2. The show does an excellent job of social commentary
The satirical wit that permeates the show targets everything from the housing crisis to the Real Housewives of Beverly Hills. Through the spotlight on the egotistical, out-of-touch-with-reality Bluth and Funke families, the show pokes fun at politics, race, religion, the movie industry, and yes, even Google. But as the show is an equal opportunity offender, and considering the show’s characters aren’t meant to be taken seriously, its jokes make us laugh – though hopefully not forget that the show and its characters are, maybe more so than the Real Housewives, based on reality.
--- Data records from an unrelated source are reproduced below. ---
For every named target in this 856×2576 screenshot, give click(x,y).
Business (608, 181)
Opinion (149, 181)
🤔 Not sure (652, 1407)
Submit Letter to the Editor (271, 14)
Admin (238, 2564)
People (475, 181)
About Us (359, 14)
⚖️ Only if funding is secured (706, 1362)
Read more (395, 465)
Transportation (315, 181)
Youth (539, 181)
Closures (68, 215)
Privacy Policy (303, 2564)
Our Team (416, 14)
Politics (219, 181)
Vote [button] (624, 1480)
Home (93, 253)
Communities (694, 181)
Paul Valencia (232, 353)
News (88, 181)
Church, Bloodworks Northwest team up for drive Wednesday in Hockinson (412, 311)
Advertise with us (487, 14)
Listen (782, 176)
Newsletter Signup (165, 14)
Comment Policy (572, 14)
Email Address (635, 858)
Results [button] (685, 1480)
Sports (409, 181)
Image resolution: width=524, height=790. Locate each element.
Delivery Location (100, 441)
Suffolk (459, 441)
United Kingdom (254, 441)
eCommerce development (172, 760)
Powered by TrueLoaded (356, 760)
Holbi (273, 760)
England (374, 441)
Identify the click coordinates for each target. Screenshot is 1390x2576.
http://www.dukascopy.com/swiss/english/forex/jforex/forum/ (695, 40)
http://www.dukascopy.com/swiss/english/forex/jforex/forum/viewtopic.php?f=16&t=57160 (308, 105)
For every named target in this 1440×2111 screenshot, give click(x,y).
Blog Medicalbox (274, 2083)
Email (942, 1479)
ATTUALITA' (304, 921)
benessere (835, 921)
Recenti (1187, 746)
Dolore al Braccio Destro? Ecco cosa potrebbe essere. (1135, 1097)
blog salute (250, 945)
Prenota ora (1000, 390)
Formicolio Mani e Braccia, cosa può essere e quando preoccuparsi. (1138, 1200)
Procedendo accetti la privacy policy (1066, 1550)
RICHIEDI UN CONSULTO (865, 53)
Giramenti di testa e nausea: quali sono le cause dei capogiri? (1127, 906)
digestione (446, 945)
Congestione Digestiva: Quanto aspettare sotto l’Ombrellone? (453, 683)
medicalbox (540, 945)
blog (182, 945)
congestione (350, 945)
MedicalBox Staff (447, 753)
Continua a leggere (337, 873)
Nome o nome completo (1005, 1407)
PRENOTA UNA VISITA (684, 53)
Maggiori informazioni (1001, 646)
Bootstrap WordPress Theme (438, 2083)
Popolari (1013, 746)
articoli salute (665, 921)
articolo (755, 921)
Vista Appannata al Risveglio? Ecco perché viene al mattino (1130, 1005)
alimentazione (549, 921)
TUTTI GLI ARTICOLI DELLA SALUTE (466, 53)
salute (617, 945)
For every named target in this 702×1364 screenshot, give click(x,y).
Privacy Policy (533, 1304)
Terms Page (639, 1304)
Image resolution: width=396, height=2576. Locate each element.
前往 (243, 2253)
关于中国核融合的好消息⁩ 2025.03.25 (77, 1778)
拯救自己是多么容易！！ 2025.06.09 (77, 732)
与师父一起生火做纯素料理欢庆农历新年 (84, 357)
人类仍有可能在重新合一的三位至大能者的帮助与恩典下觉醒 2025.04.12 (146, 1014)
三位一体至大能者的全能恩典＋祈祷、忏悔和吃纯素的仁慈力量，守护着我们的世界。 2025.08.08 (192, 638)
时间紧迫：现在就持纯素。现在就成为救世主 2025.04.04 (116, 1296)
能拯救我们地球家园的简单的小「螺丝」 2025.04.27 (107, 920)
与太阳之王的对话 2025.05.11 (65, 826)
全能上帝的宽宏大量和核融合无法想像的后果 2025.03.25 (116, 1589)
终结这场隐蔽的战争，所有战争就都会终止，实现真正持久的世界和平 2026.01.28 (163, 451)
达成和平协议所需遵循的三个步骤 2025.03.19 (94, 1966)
3. The characters’ relationships felt off at times
A running theme in season 4 was the ways in which the various characters had changed over the course of the past few years, which is only logical. But a few of the relationships at the heart of the series felt fundamentally off; Michael and George Michael’s relationship being the most obvious example. As a college student, George Michael decides that he doesn’t like his name; he also isn’t crazy about his father living in his dorm room. Makes sense. But in seasons 1-3, no matter what happened between George Michael and his father, the two loved one another, and that was never in jeopardy. This didn’t seem to be true in Season 4, especially with the way episode 15 ended before the cut to credits – although perhaps that scene will help set up an upcoming movie.
4. The series was difficult to follow linearly
Episodes included flashbacks to previous seasons as well as previous episodes in season 4, often with Ron Howard’s narration overlapping with the characters’ dialogue. Often, a new piece of information would be revealed about a particular scene when it was replayed from a different character’s perspective. While this layered approach was enjoyable at times, other times it felt overly convoluted, and gave the impression that the series consisted primarily of the same few scenes played out over and over again from different points of view. I’m looking forward to re-watching season 4 and unpacking the various clues and foreshadowing provided in earlier episodes, a technique at which creator Mitch Hurwitz excels.
5. The characters are back in full force
Even when relationships among the characters felt incongruous based on previous seasons, this rarely detracted from the terrific performances of the cast. Buster and Gob have always been two of my favorite characters, and Tony Hale and Will Arnett did not disappoint in their roles. Jessica Walter’s performance as Lucille in the rehearsal for the Fantastic Four musical was pretty fantastic, though not to be overshadowed by Buster’s dance during his time spent in the security office.
A final observation? I haven’t found a better comedy on TV (or Netflix), so if you haven’t hopped on the Bluth bandwagon yet, it’s high time. Let’s hope someone secures all those movie rights, because it would be a shame if this was the last we saw of Arrested Development.